Hal senada disampaikan Mori Hanafi. Sepinya minat orang luar NTB menonton WSBK tahun ini dinilainya wajib menjadi pelajaran dan perbaikan dalam semua sektor di tahun-tahun mendatang .
Mori mengungkap sejumlah alasan. Pertama, level WSBK yang memang berada di bawah MotoGP.
Fans dari event WSBK ini juga tidak se-menjamur MotoGP.
Ia mafhum, hampir semua penyelenggaraan WSBK memang mayoritas sepi penonton.
Hal lain, ingatan penonton soal gelaran event internasional di Sirkuit Mandalika pada 2021 dan MotoGP Maret 2022 silam cukup buruk.
"Harga Hotel dan losmen naiknya terlalu tinggi pada 2021 lalu. Jadi masih banyak yang trauma sampai saat ini, makanan dan tiket pesawat juga mahal," katanya.

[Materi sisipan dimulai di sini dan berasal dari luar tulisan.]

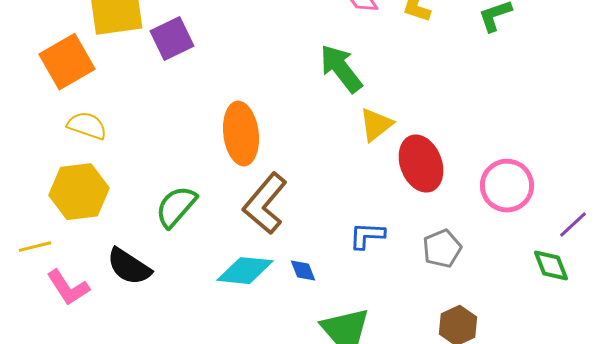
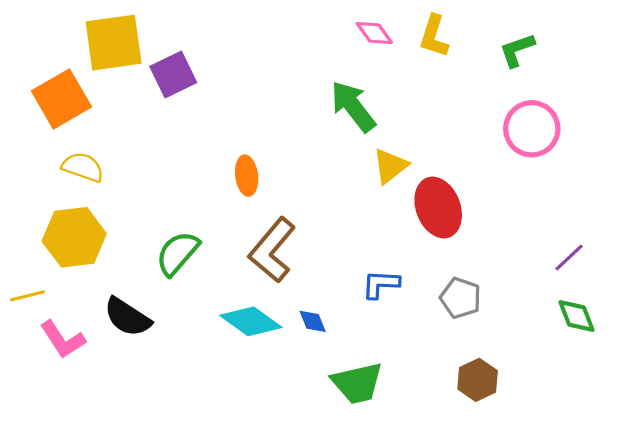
orange ellipse: (241, 134) -> (247, 176), size x0.6
pink circle: (507, 186) -> (532, 129), moved
purple line: (573, 225) -> (569, 258), moved
gray pentagon: (442, 249) -> (461, 298), turned -30
cyan diamond: (245, 271) -> (251, 321), turned 30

Tiket WSBK juga dalam kacamatabya masih dalam kategori mahal (hanya diskon 50 persen khusus KTP NTB).
Secara khusus, Mori mengkritik skema promosi yang dilakukan penyelenggara.
"Promosi yang dilakukan tidak mencerminkan bahwa WSBK ini adalah event kelas dunia. Sangat biasa bahkan normatif," ungkapnya.
Mori mencontohkan saat menonton MotoGP di Malaysia.
"Rp 6 juta dengan estimasi waktu 3 hari 2 malam (hotel bintang 4, tiket pesawat, tiket nonton MotoGP, free transport Kuala Lumlur - Sirkuit)."
"Sementara nonton WSBK/MotoGP Mandalika Rp 6 juta untuk 4 hari 3 malam (hotel bintang 2/3 di Mataram dan tiket nonton WSBK/MotoGP. Tidak termasuk tiket pesawat dan transport," katanya.
"Jadi kalau nonton ke Mandalika perlu biaya minimal 12jt. Bahkan kalo stay nya di daerah Mandalika dapatnya hanya sekelas losmen," sambung Mori.